Closed jayaddison closed 4 months ago

jayaddison commented 4 months ago

Status

Screenshots

image

Related

Resolves #156.

sde1000 commented 4 months ago

You may find it easier to use the pillow library to load the image, convert it to black+white if necessary, and then access the raw data. It's already a dependency of quicktill (transitively via reportlab) so it's guaranteed to be available on till installations.

jayaddison commented 4 months ago

You may find it easier to use the pillow library to load the image, convert it to black+white if necessary, and then access the raw data. It's already a dependency of quicktill (transitively via reportlab) so it's guaranteed to be available on till installations.

Ach, I knew I should've checked more thorougly, or remembered that from dabbling with reportlab!

Would you prefer that approach, and if so, any thoughts on whether storing the logo in the DB makes sense, or is a filename reference OK? (it was finding the contents of a .css file in the config table that made me figure that DB-loading the contents might make sense)

sde1000 commented 4 months ago

I think storing the data as a config option in the database makes perfect sense. A shame it has to be base64 encoded, but that's on me for not having a binary config type! Something to note for the future.

jayaddison commented 4 months ago

I think storing the data as a config option in the database makes perfect sense. A shame it has to be base64 encoded, but that's on me for not having a binary config type! Something to note for the future.

No problem - yep, the base64 encoding is something of a tradeoff. I'll leave the config/storage as-is for now.

jayaddison commented 4 months ago

Ok, getting there.. the centre-alignment (or lack of) for the logo is wonky, though:

image

sde1000 commented 4 months ago

It prints!

Not sure why it's only showing half the image. The TM-T20 has 576 dots per line so I'd expect a 512×512 image to fit.

PXL_20240507_105234978

jayaddison commented 4 months ago

Ok, that's progress, of a sort :)

Is the black printed region near the left of your photo (outside of the circle) visible when viewing the input image?

A mini todo-list of issues:

sde1000 commented 4 months ago

I think points 1 and 3 are to do with the print mode — you're using mode 0, for "8-dot single-density", which makes the printer double each pixel horizontally and triple it vertically.
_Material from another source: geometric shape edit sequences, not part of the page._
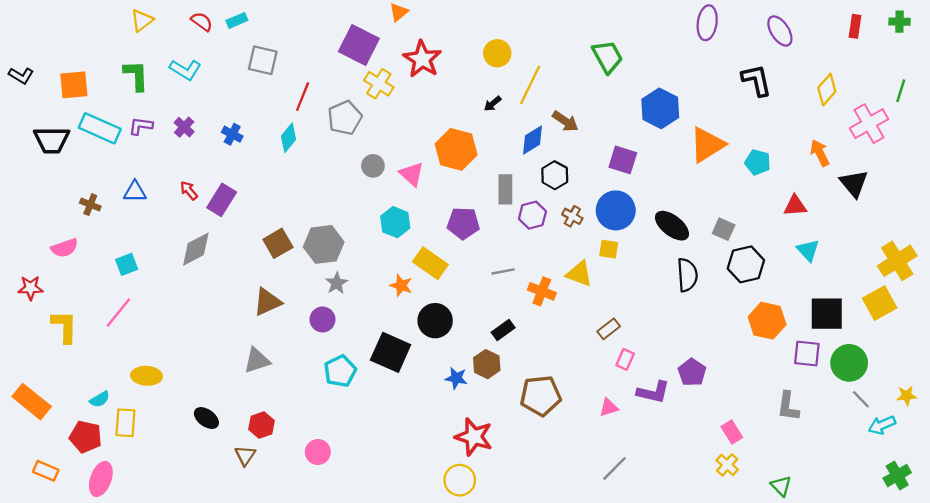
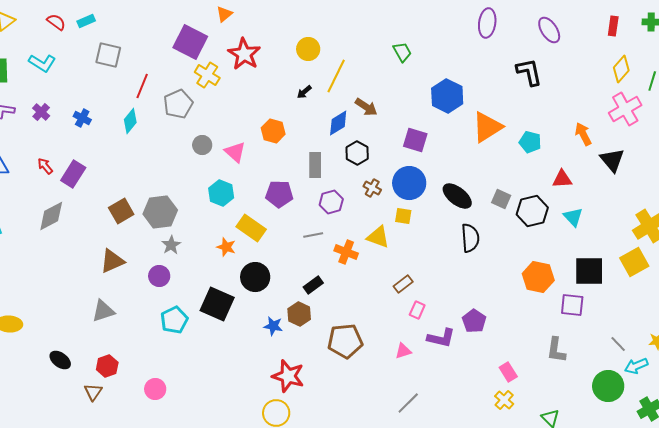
green trapezoid: (608, 57) -> (402, 52), size x0.7
yellow diamond: (827, 90) -> (621, 69), moved
orange hexagon: (456, 149) -> (273, 131), size x0.7
purple hexagon: (532, 215) -> (331, 202), moved
black hexagon: (746, 264) -> (532, 211), moved
green circle: (849, 363) -> (608, 386), moved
Mode 33, "24-dot double-density" should give more sensible results, but you'll need to work in groups of 24 rows instead of 8.

My image does have black outside the circle — that must be the default background for convert. The input to convert was a PNG with transparency.

jayaddison commented 4 months ago

I think points 1 and 3 are to do with the print mode — you're using mode 0, for "8-dot single-density", which makes the printer double each pixel horizontally and triple it vertically. Mode 33, "24-dot double-density" should give more sensible results, but you'll need to work in groups of 24 rows instead of 8.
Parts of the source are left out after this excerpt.